Now that the shoe is on track, they’re looking at other ways to do practical compassion, projects to help kids in extreme poverty. Most people dying from malaria, Kenton says, are under 4 years old. Most bed nets are attached to a ceiling. So they’re inventing a self-standing, pop-up bed net, like a tent, for little kids.
“I want to put people in a place to succeed. I love doing that. So whether it’s shoes that can help kids be more healthy and keep going to school and in a better spot to succeed, or a bed net … ”
Kenton quotes Ralph Waldo Emerson:
“The purpose of life is not to be happy. It is to be useful, to be honorable, to be compassionate, to have it make some difference that you have lived and lived well.”
That difference doesn’t have to be big; it just has to be. Many of us deny our humanity, Kenton says, because we believe we can’t make a difference: We’re too small. We might make things worse. We can’t get our own life together. We aren’t smart enough.

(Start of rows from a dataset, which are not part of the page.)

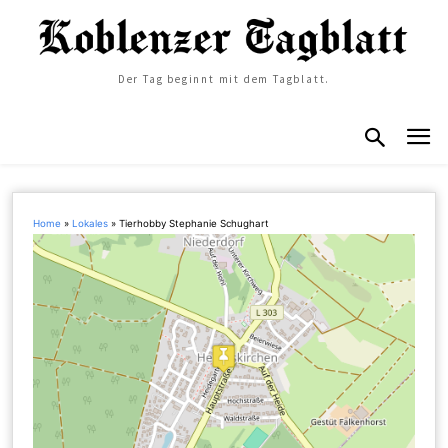
Der Tag beginnt mit dem Tagblatt.
Home
»
Lokales
»
Tierhobby Stephanie Schughart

“I almost quit many, many times.”
He lists his own voices of doubt: I’m too small. I never made a shoe before. I’m from Nampa, Idaho; I’m the son of a plumber. We’re too inexperienced. I don’t know what I’m doing.
“I guess the better word is passionate, but I say stubborn. I just got stubborn a lot. …
“A lot of people, especially the shoe companies, said this (idea) isn’t going to work. I was like, no, I was there. I saw it. This makes sense for these kids. You can’t tell me this is not a good idea because I was there. …
“And then as I went from stubborn, I probably actually became passionate, because I learned more and more, about … what a big deal it is for them to have sustainable footwear.
“Then it just became: I have to do this. I have to figure out a way to make this happen. … We stuck to it, kept working at it. And here we are. …
“Small things that make a big difference for the kids who need it most; those daily, regular everyday-life-sort of things. Like shoes.”